The GOP’s appointment of prominent purveyors of anti-Muslim hatred to positions on the US Commission on International Religious Freedom (USCIRF) is both disturbing and instructive. It exposes the cynical and misguided approach Republicans have taken to the entire enterprise of promoting religious freedom.
Twenty years ago, pushed by right-wing religious fundamentalists in the Republican Party, Congress passed the International Religious Freedom Act (IRFA). It was described as an effort to establish “a multifaceted programme for ensuring that religious freedom has a permanent place in the formulation of US foreign policy.”
To fulfil this mandate, the IRFA created the office of International Religious Freedom at the State Department headed by an Ambassador-at-large. This office was charged with monitoring the state of religious freedom around the world, identifying countries where serious violations occurred, and then recommending steps that the US government should take to press countries into compliance.
USCIRF was charged by the IRFA with reviewing the State Department’s annual religious freedom report and then commenting on its findings, making its independent recommendations and observations to Congress and the Administration. When the legislation was being debated, it was vigorously opposed by a number of groups, including the major US Protestant denominations, the Catholic Church, Arab American and American Muslim groups, and career diplomats at the Department of State.
There were early warnings that the IRFA would be used by right-wing ideologues to push their agenda on other countries without understanding that they might do more harm than good to victims of religious persecution.
Twenty years and hundreds of millions of dollars later, the state of religious freedom is arguably worse than it was when the IRFA was passed and the proponents of the legislation cannot point to positive changes that have been the result of their efforts.
Especially problematic has been the ill-conceived role played by USCIRF. Over a period of time, it began to develop an agenda of its own, writing its own report and issuing open letters or Press releases chiding the government for failing to act on USCIRF’s concerns.
I was twice appointed by President Obama to serve on the commission and twice elected as its vice-chair. What I found in my four years was a deeply flawed body that was incapable of making a meaningful contribution to protecting religious freedom around the world. What was most disturbing was the extent to which USCIRF had come to be dominated by an element of hardliners who saw themselves playing an adversarial role that was all too often, more partisan, than constructive.
Two examples will suffice:
First, the Obama White House was attacked for not doing enough to protect Iraqi Christians. From 2003 to 2008, during the Bush administration, when the Christian community in Iraq was ethnically cleansed from 1.4 million to 400,000, USCIRF ignored what was going on in Iraq and was silent on the persecution of these Christians. It wasn’t until Obama was in office before USCIRF found its voice.
Second, members and former members of USCIRF widely criticised the Obama administration for discriminating against Syrian Christian refugees. After much hue and cry, USCIRF commissioned a study to examine this charge. The study found that while the numbers were correct, there were underlying factors demonstrating that discrimination was not a factor.
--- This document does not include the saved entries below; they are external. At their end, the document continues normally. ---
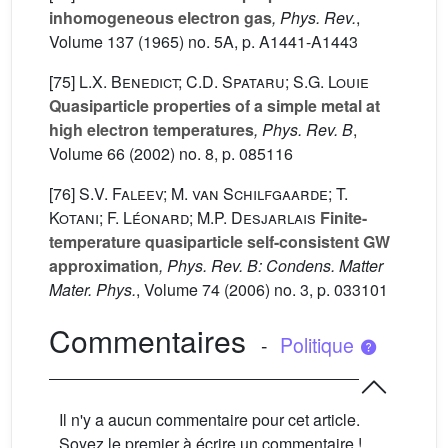
inhomogeneous electron gas
, Phys. Rev.
,
Volume 137
(1965) no. 5A, p. A1441-A1443
[75]
L.X. Benedict; C.D. Spataru; S.G. Louie
Quasiparticle properties of a simple metal at
high electron temperatures
, Phys. Rev. B
,
Volume 66
(2002) no. 8, p. 085116
[76]
S.V. Faleev; M. van Schilfgaarde; T.
Kotani; F. Léonard; M.P. Desjarlais
Finite-
temperature quasiparticle self-consistent GW
approximation
, Phys. Rev. B: Condens. Matter
Mater. Phys.
, Volume 74
(2006) no. 3, p. 033101
Commentaires
-
Politique
Il n'y a aucun commentaire pour cet article.
Soyez le premier à écrire un commentaire !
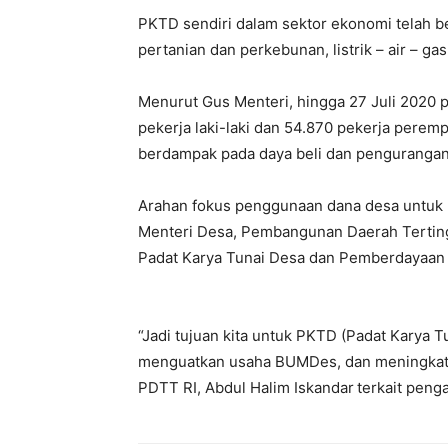
PKTD sendiri dalam sektor ekonomi telah b
pertanian dan perkebunan, listrik – air – ga
Menurut Gus Menteri, hingga 27 Juli 2020
pekerja laki-laki dan 54.870 pekerja perem
News 
berdampak pada daya beli dan pengurangan 
Magazin
Arahan fokus penggunaan dana desa untuk P
Menteri Desa, Pembangunan Daerah Terting
Padat Karya Tunai Desa dan Pemberdayaan 
“Jadi tujuan kita untuk PKTD (Padat Karya Tu
menguatkan usaha BUMDes, dan meningkatk
PDTT RI, Abdul Halim Iskandar
terkait peng
SUBSCRIB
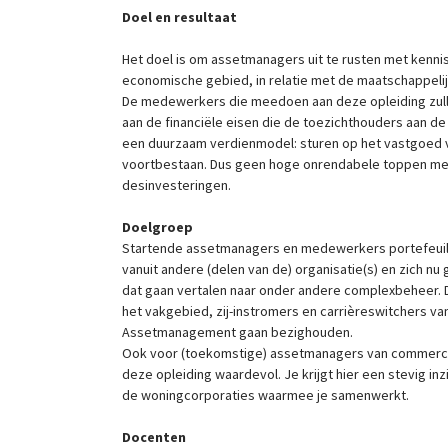
Doel en resultaat
Het doel is om assetmanagers uit te rusten met kennis
economische gebied, in relatie met de maatschappelij
De medewerkers die meedoen aan deze opleiding zull
aan de financiële eisen die de toezichthouders aan de 
een duurzaam verdienmodel: sturen op het vastgoed v
voortbestaan. Dus geen hoge onrendabele toppen me
desinvesteringen.
Doelgroep
Startende assetmanagers en medewerkers portefeui
vanuit andere (delen van de) organisatie(s) en zich n
dat gaan vertalen naar onder andere complexbeheer. D
het vakgebied, zij-instromers en carrièreswitchers va
Assetmanagement gaan bezighouden.
Ook voor (toekomstige) assetmanagers van commerciële
deze opleiding waardevol. Je krijgt hier een stevig inz
de woningcorporaties waarmee je samenwerkt.
Docenten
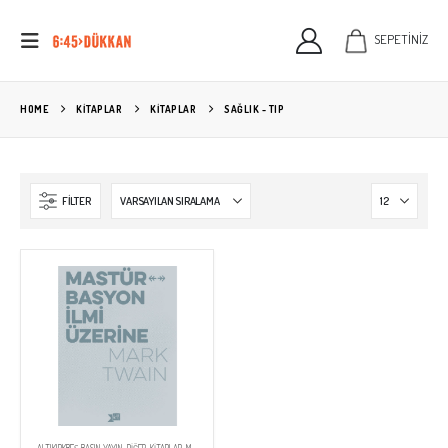
SEPETİNİZ
HOME
KITAPLAR
KİTAPLAR
SAĞLIK - TIP
FILTER
ALTIKIRKBEŞ BASIN YAYIN
,
DIĞER
,
KİTAPLAR
,
MARK TWAIN
,
OKUMA LISTESI
,
SAĞLIK - TIP
,
YAYINEVLERİ
,
YAZARLAR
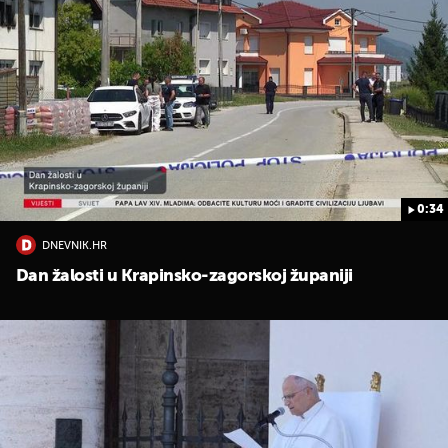
0:34
DNEVNIK.HR
Dan žalosti u Krapinsko-zagorskoj županiji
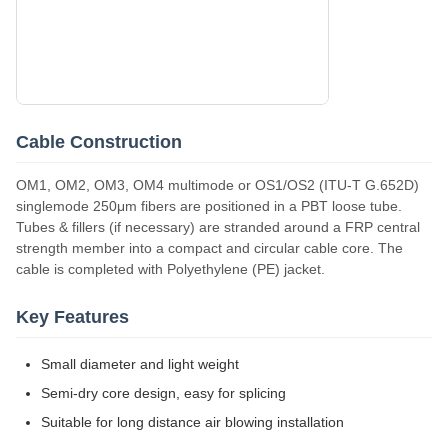
Cable Construction
OM1, OM2, OM3, OM4 multimode or OS1/OS2 (ITU-T G.652D)
singlemode 250μm fibers are positioned in a PBT loose tube.
Tubes & fillers (if necessary) are stranded around a FRP central
strength member into a compact and circular cable core. The
cable is completed with Polyethylene (PE) jacket.
Key Features
Small diameter and light weight
Semi-dry core design, easy for splicing
Suitable for long distance air blowing installation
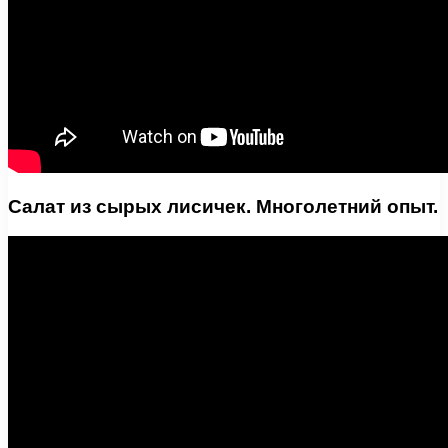
Салат из сырых лисичек. Многолетний опыт.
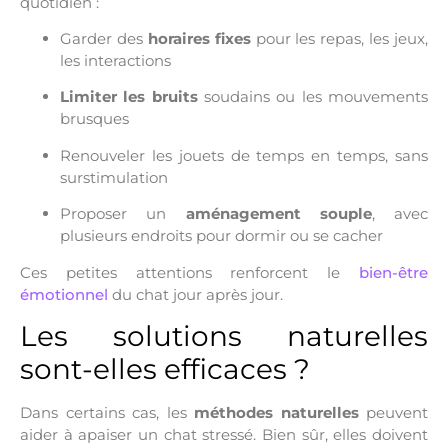
quotidien :
Garder des
horaires fixes
pour les repas, les jeux,
les interactions
Limiter les bruits
soudains ou les mouvements
brusques
Renouveler les jouets de temps en temps, sans
surstimulation
Proposer un
aménagement souple
, avec
plusieurs endroits pour dormir ou se cacher
Ces petites attentions renforcent le
bien-être
émotionnel
du chat jour après jour.
Les solutions naturelles
sont-elles efficaces ?
Dans certains cas, les
méthodes naturelles
peuvent
aider à apaiser un chat stressé. Bien sûr, elles doivent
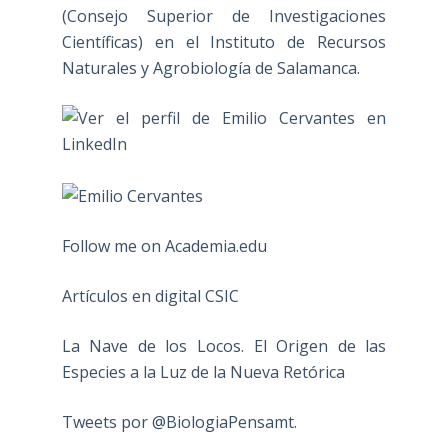
(Consejo Superior de Investigaciones
Científicas) en el Instituto de Recursos
Naturales y Agrobiología de Salamanca.
Follow me on Academia.edu
Artículos en digital CSIC
La Nave de los Locos. El Origen de las
Especies a la Luz de la Nueva Retórica
Tweets por @BiologiaPensamt.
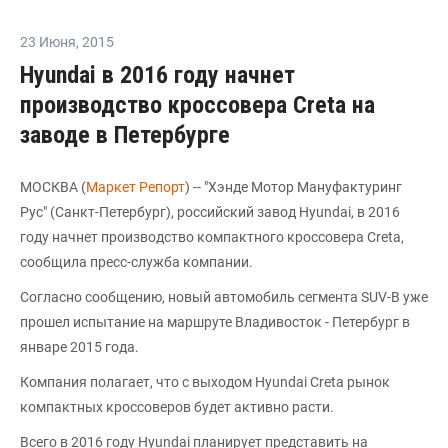
23 Июня
,
2015
Hyundai в 2016 году начнет
производство кроссовера Creta на
заводе в Петербурге
МОСКВА (
Маркет Репорт
) -- "Хэнде Мотор Мануфактуринг
Рус" (Санкт-Петербург), российский завод Hyundai, в 2016
году начнет производство компактного кроссовера Creta,
сообщила пресс-служба компании.
Согласно сообщению, новый автомобиль сегмента SUV-B уже
прошел испытание на маршруте Владивосток - Петербург в
январе 2015 года.
Компания полагает, что с выходом Hyundai Creta рынок
компактных кроссоверов будет активно расти.
Всего в 2016 году Hyundai планирует представить на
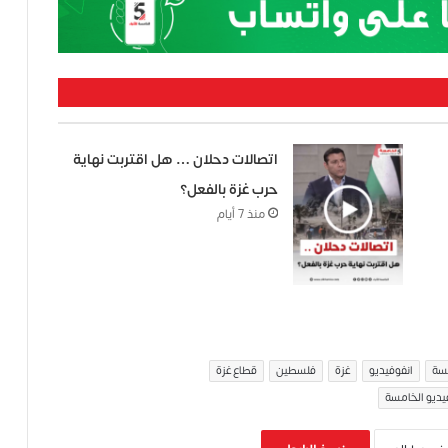
اتصالات دحلان … هل اقتربت نهاية
حرب غزة بالفعل؟
منذ 7 أيام
مسة
انفوفيديو
غزة
فلسطين
قطاع غزة
فيديو الخامسة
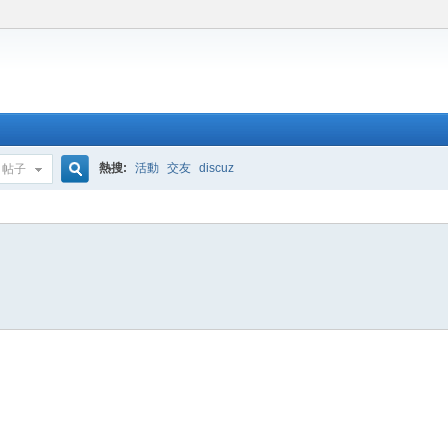
熱搜:
活動
交友
discuz
帖子
搜
索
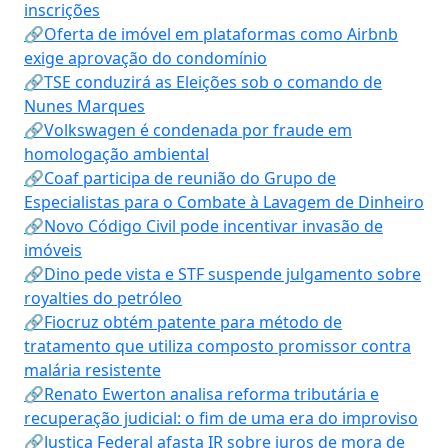
inscrições
🔗Oferta de imóvel em plataformas como Airbnb
exige aprovação do condomínio
🔗TSE conduzirá as Eleições sob o comando de
Nunes Marques
🔗Volkswagen é condenada por fraude em
homologação ambiental
🔗Coaf participa de reunião do Grupo de
Especialistas para o Combate à Lavagem de Dinheiro
🔗Novo Código Civil pode incentivar invasão de
imóveis
🔗Dino pede vista e STF suspende julgamento sobre
royalties do petróleo
🔗Fiocruz obtém patente para método de
tratamento que utiliza composto promissor contra
malária resistente
🔗Renato Ewerton analisa reforma tributária e
recuperação judicial: o fim de uma era do improviso
🔗Justiça Federal afasta IR sobre juros de mora de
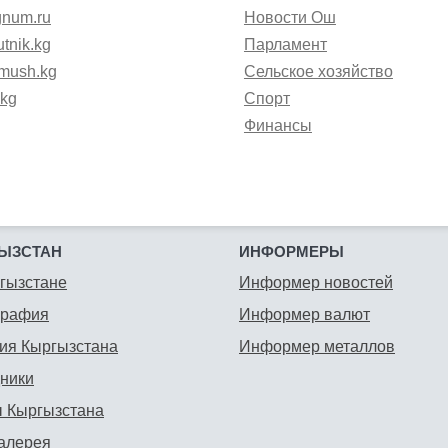
gnum.ru
Новости Ош
tnik.kg
Парламент
mush.kg
Сельское хозяйство
.kg
Спорт
Финансы
ЫЗСТАН
ИНФОРМЕРЫ
гызстане
Информер новостей
графия
Информер валют
ия Кыргызстана
Информер металлов
ники
 Кыргызстана
алерея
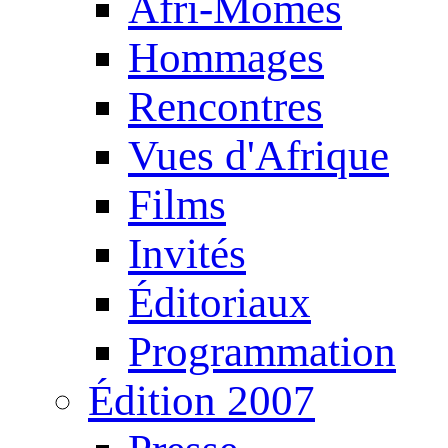
Afri-Mômes
Hommages
Rencontres
Vues d'Afrique
Films
Invités
Éditoriaux
Programmation
Édition 2007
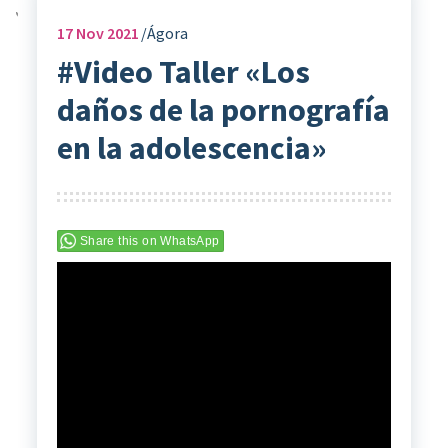
17
Nov 2021
Ágora
#Video Taller «Los
daños de la pornografía
en la adolescencia»
Share this on WhatsApp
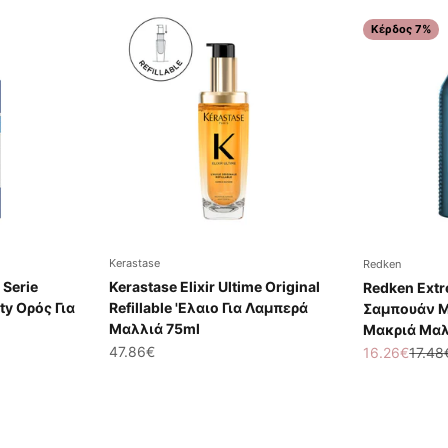
Κέρδος 7%
Kerastase
Redken
 Serie
Kerastase Elixir Ultime Original
Redken Ext
ty Ορός Για
Refillable 'Ελαιο Για Λαμπερά
Σαμπουάν Με
Μαλλιά 75ml
Μακριά Μαλ
Τιμή πώλησης
47.86€
Τιμή πώλησ
Κανον
16.26€
17.48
Syrian Christians did not flee the country and many of those who fled went to Lebanon or Jordan where they were taken in by communities with whom they had familial ties or by churches with which they were affiliated. Also, a large number of Christians who did want to leave were able to come to the US or Europe as part of the family unification provision of US immigration law.
In the two years since my term on the commission ended, little has changed. Unfortunately, the new appointments to USCIRF will only take this dysfunctional and counterproductive entity from bad to worse. Individuals who have claimed that Islam is incompatible with “American values”, who have warned against the admittance of Muslim immigrants to the US, and who find Islam inherently violent can only cause further damage to an already damaged partisan enterprise.